SMOKERS’ CORNER: ISRAEL’S ALL-WEATHER ALLY – Newspaper

The United States and Israel have enjoyed a lasting relationship. However, this relationship is also one of the most controversial: a pairing that is often seen by several countries (mostly non -Western) as the source of destabilization, especially in the Middle East.

The United States provides Israel with billions of dollars in sophisticated military teams and plays a main role in the United Nations to deny any effort to call Israel as an aggressor. Unquestionively dedicates the Israel line that is a victim in most cases and not in the perpetrator.

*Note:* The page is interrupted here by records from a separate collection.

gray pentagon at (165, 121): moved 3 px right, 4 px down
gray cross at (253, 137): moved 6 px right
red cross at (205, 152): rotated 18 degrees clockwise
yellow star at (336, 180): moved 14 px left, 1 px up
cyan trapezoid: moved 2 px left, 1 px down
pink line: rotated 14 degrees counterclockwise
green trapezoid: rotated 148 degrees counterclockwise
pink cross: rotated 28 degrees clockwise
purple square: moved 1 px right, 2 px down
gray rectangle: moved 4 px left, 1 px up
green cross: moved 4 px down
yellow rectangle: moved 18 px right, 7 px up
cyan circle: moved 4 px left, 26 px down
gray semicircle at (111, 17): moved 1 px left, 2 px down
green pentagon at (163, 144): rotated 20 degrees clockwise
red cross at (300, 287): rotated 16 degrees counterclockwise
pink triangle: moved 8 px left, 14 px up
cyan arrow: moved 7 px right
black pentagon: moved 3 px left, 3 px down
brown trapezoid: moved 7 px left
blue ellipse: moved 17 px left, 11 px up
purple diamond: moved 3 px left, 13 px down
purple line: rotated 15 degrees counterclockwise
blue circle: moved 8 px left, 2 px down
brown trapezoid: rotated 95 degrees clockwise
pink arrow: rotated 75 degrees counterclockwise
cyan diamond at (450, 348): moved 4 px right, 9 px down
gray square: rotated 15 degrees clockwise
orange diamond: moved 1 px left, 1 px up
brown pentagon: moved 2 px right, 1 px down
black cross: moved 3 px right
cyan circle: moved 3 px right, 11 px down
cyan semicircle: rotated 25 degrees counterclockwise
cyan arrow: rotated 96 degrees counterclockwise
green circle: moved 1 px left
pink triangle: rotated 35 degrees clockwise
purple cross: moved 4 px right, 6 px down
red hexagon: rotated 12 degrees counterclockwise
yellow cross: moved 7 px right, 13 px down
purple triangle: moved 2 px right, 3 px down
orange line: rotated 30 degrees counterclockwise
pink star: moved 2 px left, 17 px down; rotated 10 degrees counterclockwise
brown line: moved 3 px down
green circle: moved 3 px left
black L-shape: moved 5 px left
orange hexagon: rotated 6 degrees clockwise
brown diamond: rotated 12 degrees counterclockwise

However, for some analysts, US relations seem to have gone beyond pragmatism that generally shapes relations between states-nation. These analysts insist that “blind support” that Israel obtains from the United States is due to certain economic and strategic compulsions that do not come only in the field of pragmatism.

In January 1982, The Washington Post He informed that “Israeli intelligence agencies have blackmailed, annoying, heard and offered bribes to US government employees in an effort to obtain sensitive intelligence and technical information.”

Then there are those who often take a more ‘Maniquea’ route to understand relations between the United States and Israel. Come to the West and Israel as a dark ‘Judeo -Christian’ link that works to extinguish the light of Islam. Of course, such a Manichaean way of thought arises from a conspiracy mentality that sees complex problems through the lens of myth and fantasy.

Although it is often presented as a long -standing alliance forged by shared values, relations between the United States and Israel are, in fact, a pragmatic marriage and policy -based, a marriage that is now striving for the growing international criticisms and national doubts in the United States in the United States

The United States was not always a great defender of Israel as it is today. US President Woodrow Wilson (1913-21) sympathized with Zionism but, according to American law professor John N. Moore, Wilson was not willing to go beyond providing anything more than just lip service. The president of the United States, Franklin D. Roosevelt (1933-45) was not even willing to provide any lip service. In fact, according to the American political scientist Dr. Robert Freedman, Roosevelt opposed the creation of a Zionist State in Palestine.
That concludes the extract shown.